Background. Clostridial infection following pregnancy may be fatal, and surgery is considered as the treatment of choice. We suggest a conservative management in selected cases when preservation of fertility is of major importance. Case. A 41-year-old primigravida presented with abdominal pain and fever, one day following dilatation and curettage at 20 weeks of gestation. Her abdomen was diffusely tender, with a uterus enlarged to 20 weeks' gestation. Laboratory studies were consistent with sepsis and hemolysis. CT demonstrated a gas-containing mass compressing the uterine cavity, and presence of air in pelvic veins. Blood cultures were positive for Clostridium perfringens. The patient was treated conservatively, with IV antibiotics and fluid resuscitation, and recovered. Conclusion.
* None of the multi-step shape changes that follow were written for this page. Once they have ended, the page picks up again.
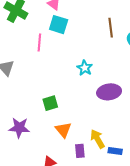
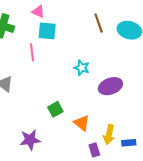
orange triangle: (63, 130) -> (82, 123), moved
yellow arrow: (97, 139) -> (109, 135), turned -126

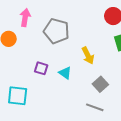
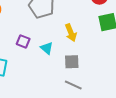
gray square: (100, 84) -> (72, 62), moved, turned 35

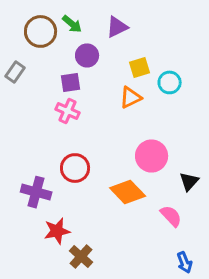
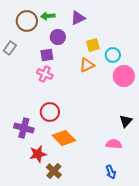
green arrow: (72, 24) -> (48, 16), turned 136
pink circle: (152, 156) -> (124, 76), moved
orange diamond: (128, 192) -> (64, 138), moved
pink semicircle: (171, 216) -> (114, 144), turned -42
blue arrow: (185, 263) -> (111, 172), moved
In selected cases of infected myoma complicated by clostridial sepsis, refraining from surgical intervention is a possible therapeutic approach.

1. Introduction

The risk of infection following abortion or uterine instrumentation increases in the presence of leiomyomata [15].

Clostridium perfringens (CP) is a ubiquitous gram-positive, anaerobic, spore-forming bacillus. Toxin production by invasive CP infection may lead to fatal clostridial toxic shock syndrome [6, 7].

Clostridial uterine infection has high mortality rates [6, 8] and is reported in association with pregnancy, usually following uterine manipulation or instrumentation, cesarean section, abortion, or miscarriage [7, 9].

2. Case

A 41-year-old primigravida presented with severe diffuse abdominal pain and fever one day following D&C for the termination of the pregnancy at 20 weeks gestation due to trisomy 21. She was known to have a leiomyoma that had been gradually enlarging, from 5 × 6  cm prior to conception to 9 . 2 × 1 0  cm in the 11th week of gestation. The patient experienced severe abdominal pain immediately after introduction of the laminariae. Following the surgical evacuation of the uterus, the pain was aggravated, accompanied by a fever of 39°C. Upon admission to our gynecology department, the patient appeared septic, and complained of severe abdominal pain. Her abdomen was diffusely tender, with a uterus enlarged to 20 weeks' gestation. She had a leukocytosis of 20,000 with 94% neutrophils. Abdominal and transvaginal ultrasonography demonstrated a uterine myoma of 1 1 × 1 1  cm in the left anterior uterine wall with no evidence of pregnancy residua in the uterine cavity. Enhanced computer tomography (CT) scan of the abdomen and pelvis revealed a 1 4 × 1 1 × 1 0  cm mass in the left uterine wall compressing the uterine cavity (Figure 1(a)), containing gas and heterogeneous debris. Air was also present in the uterine cavity, as well as in the pelvic veins. No air-fluid level, intraperitoneal free air, or fluid was detected. A gas-forming infection of a probably necrotic uterine myoma was suspected.

Broad-spectrum intravenous antibiotic treatment was started. The patient developed hemolysis, with anemia of 6.1 gr/dL. The patient received packed red blood cells and intravenous hydration, with subsequent normalization of her blood count.

Blood cultures obtained before the initiation of antibiotic treatment demonstrated the presence of Streptococcus bovis and Clostridium perfringens, sensitive to the antibiotics used.

As abdominal pain and fever persisted, CT-guided aspiration of the infected myoma was attempted. No fluid was aspirated, but contrast material injected into the myoma flowed freely into the uterine cavity and out of the vagina, demonstrating a communication between the myomata and the uterine cavity (Figure 1(b)).

Magnetic resonance imaging (MRI) preformed on the 13th day of hospitalization revealed the gas containing necrotic intramural mass, 1 0 × 9  cm in diameter, with an impression of improvement as compared to the CT performed upon admission (Figure 2).

The patient was discharged on the 18th hospitalization day with no evidence of an active infection.

3. Discussion

The fulminate course of our patient's illness, with rapid development of sepsis and hemolysis, is typical of clostridial infection. However, our patient remained hemodynamically stable, with no evidence of multiorgan damage.

Antibiotic treatment of clostridium infection without debridement is often considered to be inadequate [8]. All 10 cases of pyomyoma complicating pregnancy previously described underwent surgical treatment, with either hysterectomy or myomectomy [15, 1014]. We found no description of a successfully conservative treatment in a similarly severe case in the literature.

Preserving the future fertility of our patient motivated a conservative treatment. The CT exam ruled out perforation of the uterine cavity. Radiographically proven communication between the necrotic mass and the uterine cavity enabled spontaneous drainage of the infection. Furthermore, the immediate contact between the pyomyoma and the uterine cavity would have made conservational surgery difficult or rather impossible.

The standard of care for uterine clostridial infection is surgical. However, in selected cases where fertility preservation is a major consideration, our experience shows that a conservative approach should be considered.


In selected cases of infected myoma complicated by clostridial sepsis, avoidance from surgical intervention is a possible therapeutic approach.